MIT Deep Learning Book

a comprehensive resource on all things deep learning. no need to read cover-to-cover at first, but a good reference. also provided at study group.

key algorithm: the multi-linear perceptron

first, make sure you understand linear regression and logistic regression. then study the MLP until it makes decent sense. this is the 'heart' of deep learning so it's important to understand. it is discussed in many of the ML resources above. check out our study group code for some more references, and also check out:

3Blue1Brown's intro to NN:

https://www.youtube.com/watch?v=aircAruvnKk&list=PLZHQObOWTQDNU6R1_67000Dx_ZCJB-3pi

coding tools

tensorflow with keras: raw TF is probably more powerful, but it requires explicit definition of a lot of things that keras can interpolate. keras is definitely important for prototyping.

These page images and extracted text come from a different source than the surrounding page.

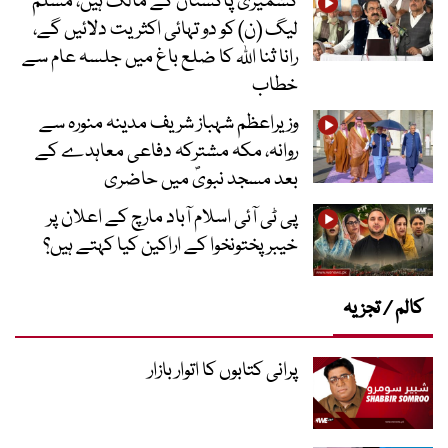
کشمیری پاکستان کے مالک ہیں، مسلم
لیگ (ن) کو دو تہائی اکثریت دلائیں گے،
رانا ثنا اللہ کا ضلع باغ میں جلسہ عام سے
خطاب
وزیراعظم شہباز شریف مدینہ منورہ سے
روانہ، مکہ مشترکہ دفاعی معاہدے کے
بعد مسجد نبویؐ میں حاضری
پی ٹی آئی اسلام آباد مارچ کے اعلان پر
خیبر پختونخوا کے اراکین کیا کہتے ہیں؟
کالم / تجزیہ
پرانی کتابوں کا اتوار بازار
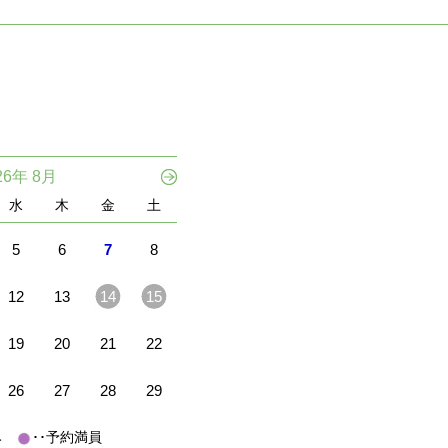
26年 8月
水
木
金
土
5
6
7
8
12
13
14
15
19
20
21
22
26
27
28
29
休み
･･予約満員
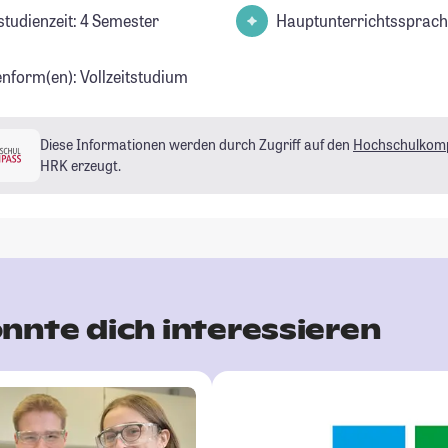
studienzeit: 4 Semester
Hauptunterrichtssprach
enform(en): Vollzeitstudium
Diese Informationen werden durch Zugriff auf den
Hochschulkom
HRK erzeugt.
nnte dich interessieren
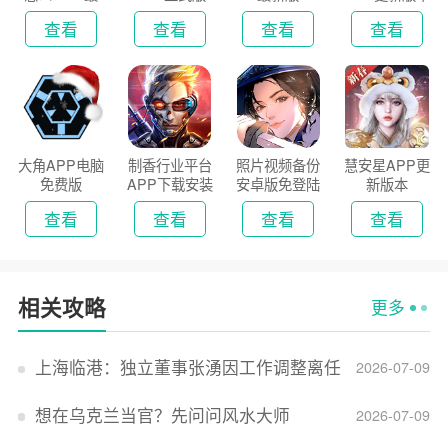
新版
2026
查看
查看
查看
查看
大角APP电脑
制香行业平台
照片视频备份
慧安星APP更
免费版
APP下载安装
安卓版免登陆
新版本
2026
版
查看
查看
查看
查看
相关攻略
更多
上海临港：独立董事张湧因工作调整离任
2026-07-09
想在乌克兰当官？先问问风水大师
2026-07-09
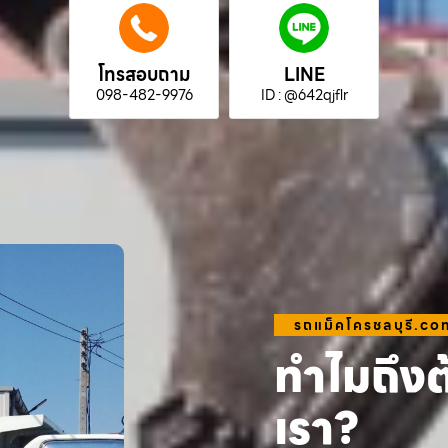
โทรสอบถาม
LINE
098-482-9976
ID : @642qjflr
รถแม็คโครชลบุรี.co
ทำไมถึงต
เรา?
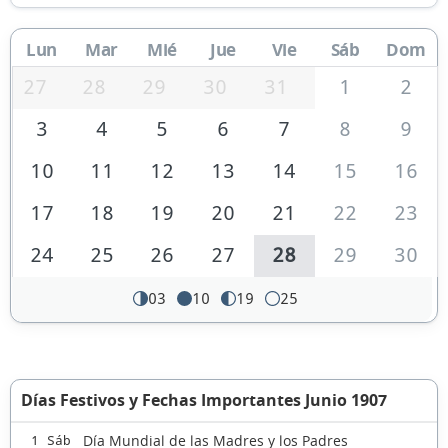
Lun
Mar
Mié
Jue
Vie
Sáb
Dom
27
28
29
30
31
1
2
3
4
5
6
7
8
9
10
11
12
13
14
15
16
17
18
19
20
21
22
23
24
25
26
27
28
29
30
03
10
19
25
Días Festivos y Fechas Importantes Junio 1907
Día Mundial de las Madres y los Padres
1 Sáb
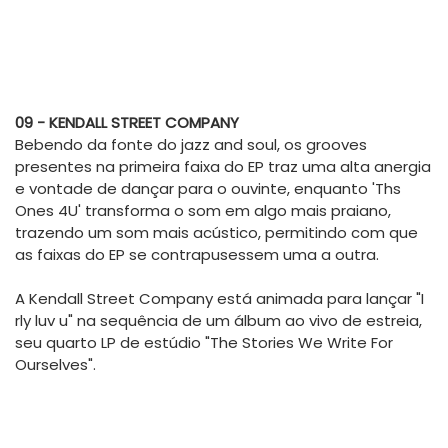
09 - KENDALL STREET COMPANY
Bebendo da fonte do jazz and soul, os grooves
presentes na primeira faixa do EP traz uma alta anergia
e vontade de dançar para o ouvinte, enquanto 'Ths
Ones 4U' transforma o som em algo mais praiano,
trazendo um som mais acústico, permitindo com que
as faixas do EP se contrapusessem uma a outra.
A Kendall Street Company está animada para lançar "I
rly luv u" na sequência de um álbum ao vivo de estreia,
seu quarto LP de estúdio "The Stories We Write For
Ourselves".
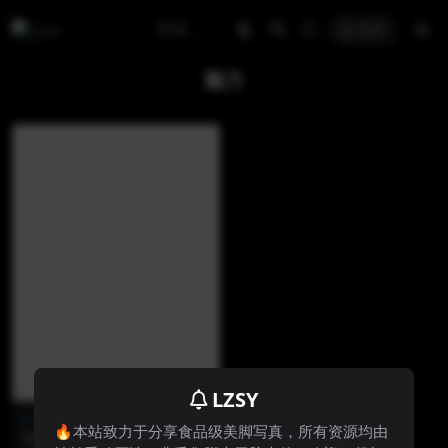
登录
魅力
LZSY
街拍美jio
🔥本站致力于分享食品级美脚写真，所有资源均由
完美的气质美眉魅力街拍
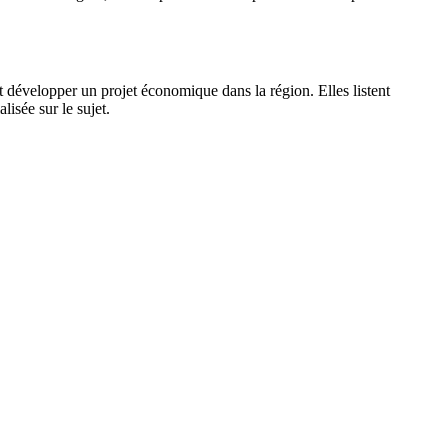
nt développer un projet économique dans la région. Elles listent
isée sur le sujet.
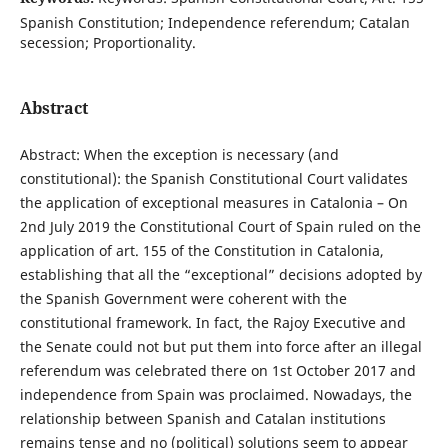
Spanish Constitution; Independence referendum; Catalan
secession; Proportionality.
Abstract
Abstract: When the exception is necessary (and
constitutional): the Spanish Constitutional Court validates
the application of exceptional measures in Catalonia – On
2nd July 2019 the Constitutional Court of Spain ruled on the
application of art. 155 of the Constitution in Catalonia,
establishing that all the “exceptional” decisions adopted by
the Spanish Government were coherent with the
constitutional framework. In fact, the Rajoy Executive and
the Senate could not but put them into force after an illegal
referendum was celebrated there on 1st October 2017 and
independence from Spain was proclaimed. Nowadays, the
relationship between Spanish and Catalan institutions
remains tense and no (political) solutions seem to appear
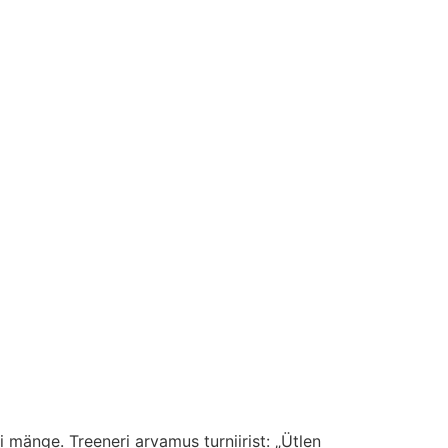
 mänge. Treeneri arvamus turniirist: „Ütlen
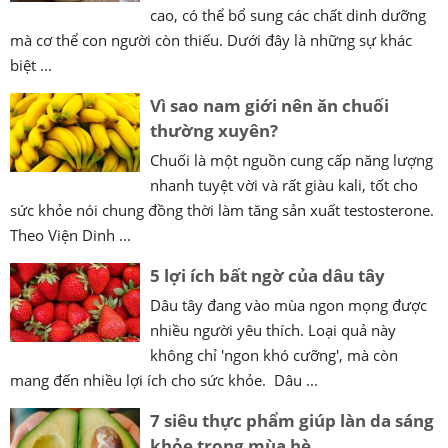
cao, có thể bổ sung các chất dinh dưỡng
mà cơ thể con người còn thiếu. Dưới đây là những sự khác
biệt ...
Vì sao nam giới nên ăn chuối
thường xuyên?
Chuối là một nguồn cung cấp năng lượng
nhanh tuyệt vời và rất giàu kali, tốt cho
sức khỏe nói chung đồng thời làm tăng sản xuất testosterone.
Theo Viện Dinh ...
5 lợi ích bất ngờ của dâu tây
Dâu tây đang vào mùa ngon mọng được
nhiều người yêu thích. Loại quả này
không chỉ 'ngon khó cưỡng', mà còn
mang đến nhiều lợi ích cho sức khỏe. Dâu ...
7 siêu thực phẩm giúp làn da sáng
khỏe trong mùa hè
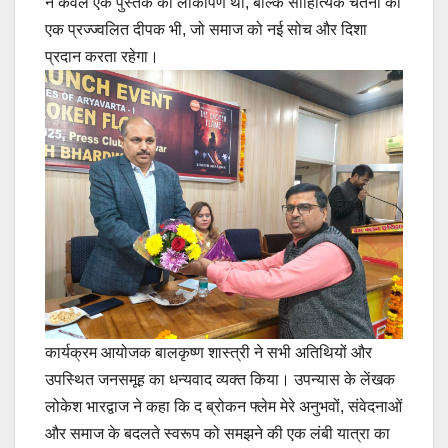
न केवल एक पुस्तक का लोकार्पण था, बल्कि साहित्यिक चेतना का
एक प्रज्ज्वलित दीपक भी, जो समाज को नई सोच और दिशा
प्रदान करता रहेगा।
कार्यक्रम आयोजक बालकृष्ण शास्त्री ने सभी अतिथियों और
उपस्थित जनसमूह का धन्यवाद व्यक्त किया। उपन्यास के लेंखक
लोकेश भारद्वाज ने कहा कि द ब्रोकन फ्लेम मेरे अनुभवों, संवेदनाओं
और समाज के बदलते स्वरूप को समझने की एक लंबी यात्रा का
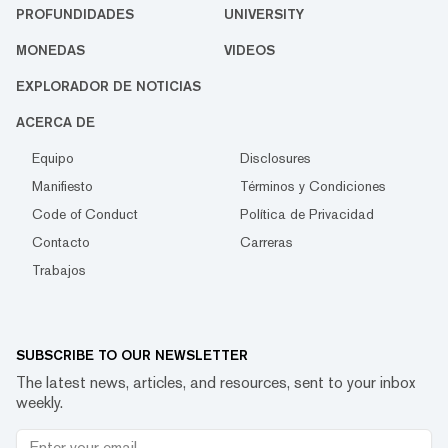
PROFUNDIDADES
UNIVERSITY
MONEDAS
VIDEOS
EXPLORADOR DE NOTICIAS
ACERCA DE
Equipo
Disclosures
Manifiesto
Términos y Condiciones
Code of Conduct
Política de Privacidad
Contacto
Carreras
Trabajos
SUBSCRIBE TO OUR NEWSLETTER
The latest news, articles, and resources, sent to your inbox
weekly.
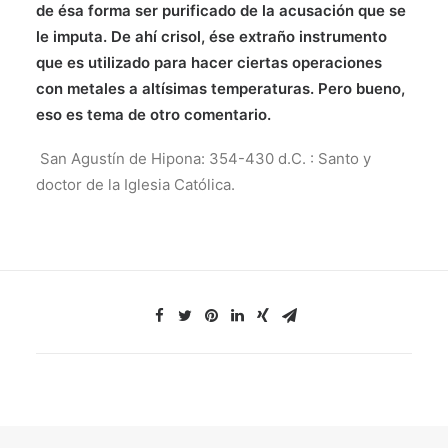
de ésa forma ser purificado de la acusación que se
le imputa. De ahí crisol, ése extraño instrumento
que es utilizado para hacer ciertas operaciones
con metales a altísimas temperaturas. Pero bueno,
eso es tema de otro comentario.
San Agustín de Hipona: 354-430 d.C. : Santo y
doctor de la Iglesia Católica.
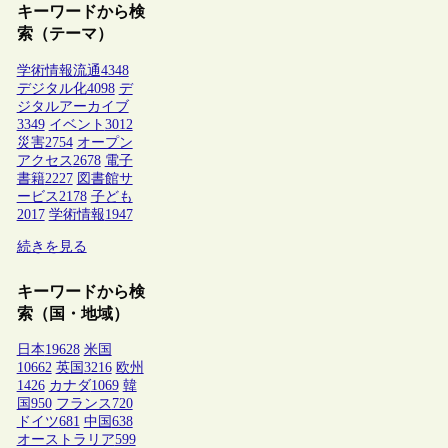
キーワードから検
索（テーマ）
学術情報流通
4348
デジタル化
4098
デ
ジタルアーカイブ
3349
イベント
3012
災害
2754
オープン
アクセス
2678
電子
書籍
2227
図書館サ
ービス
2178
子ども
2017
学術情報
1947
続きを見る
キーワードから検
索（国・地域）
日本
19628
米国
10662
英国
3216
欧州
1426
カナダ
1069
韓
国
950
フランス
720
ドイツ
681
中国
638
オーストラリア
599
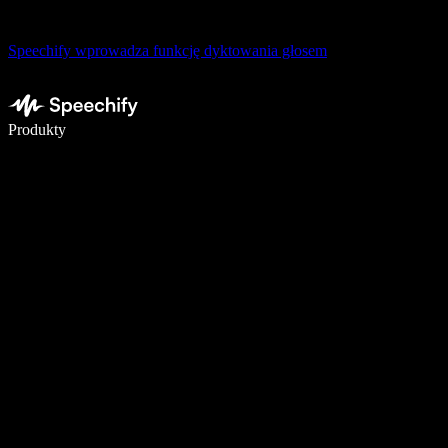
Speechify wprowadza funkcję dyktowania głosem
Pisz 5× szybciej dzięki dyktowaniu głosowemu
Produkty
Dowiedz się więcej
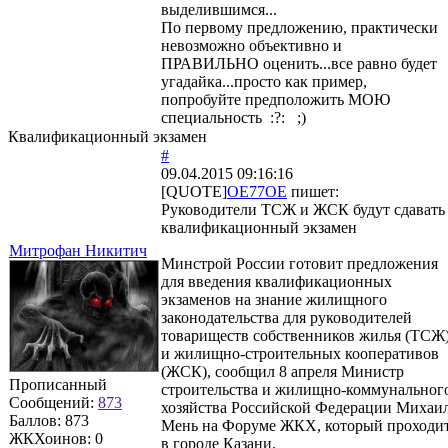
выделившимся...
По первому предложению, практически
невозможно объективно и
ПРАВИЛЬНО оценить...все равно будет
угадайка...просто как пример,
попробуйте предположить МОЮ
специальность :?: ;)
Квалификационный экзамен
#
09.04.2015 09:16:16
[QUOTE]
OE77OE
пишет:
Руководители ТСЖ и ЖСК будут сдавать
квалификационный экзамен
Митрофан Никитич
Минстрой России готовит предложения
для введения квалификационных
экзаменов на знание жилищного
законодательства для руководителей
товариществ собственников жилья (ТСЖ
и жилищно-строительных кооперативов
(ЖСК), сообщил 8 апреля Министр
Прописанный
строительства и жилищно-коммунальног
Сообщений:
873
хозяйства Российской Федерации Михаи
Баллов:
873
Мень на Форуме ЖКХ, который проходи
ЖКХоинов: 0
в городе Казани.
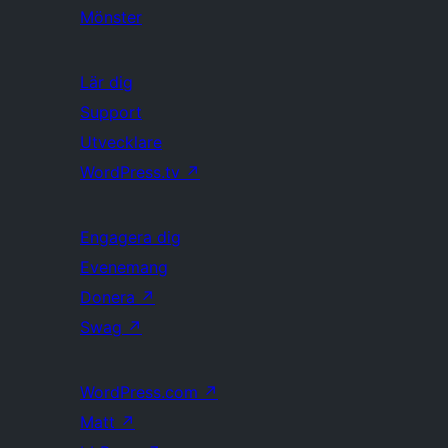
Mönster
Lär dig
Support
Utvecklare
WordPress.tv
↗
Engagera dig
Evenemang
Donera
↗
Swag
↗
WordPress.com
↗
Matt
↗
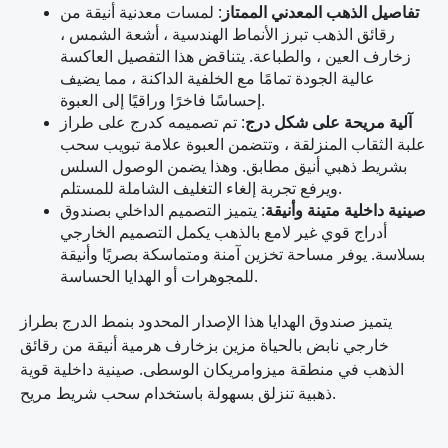
تفاصيل الذهب المعدني الممتاز
: لمسات معدنية أنيقة من
رقائق الذهب تبرز الأنماط الهندسية ، أشعة الشمس ،
زخارف العين ، والطباعة. يتناقض هذا التفصيل العاكسة
عالية الجودة تمامًا مع الخلفية الداكنة ، مما يضيف
إحساسًا فاخرًا وراقيًا إلى العبوة.
آلية مريحة على شكل درج
: تم تصميمه كدرج على طراز
علبة الثقاب المنزلقة ، وتتضمن العبوة علامة تبويب سحب
بشريط ذهبي أنيق مطابق. وهذا يضمن الوصول السلس
ويرفع تجربة إلغاء التغليف الشاملة للمستلم.
صينية داخلية متينة وأنيقة
: يتميز التصميم الداخلي بصندوق
أدراج قوي غير لامع بالذهب يكمل التصميم الخارجي
بسلاسة. يوفر مساحة تخزين آمنة ومتماسكة بصريًا وأنيقة
للمجوهرات أو الهدايا الحساسة.
يتميز صندوق الهدايا هذا الإصدار المحدود بنمط الدرج بطراز
خارجي نابض بالحياة مزين بزخارف هرمية أنيقة من رقائق
الذهب في منطقة ميزوامريكان الوسطى. صينية داخلية قوية
ذهبية تنزلق بسهولة باستخدام سحب شريط مريح.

keras-contrib for extensions to keras

gensim for training word embeddings

common layer types:

Recurrent Networks/LSTM/GRU

for sequential data, including sequences over time. check out colah blog for basic intro:

http://colah.github.io

Convolutional Networks

commonly for examining images, though with clever application they can also map sequential data ala recurrent networks; essentially they detect certain changes in a direction of space or time.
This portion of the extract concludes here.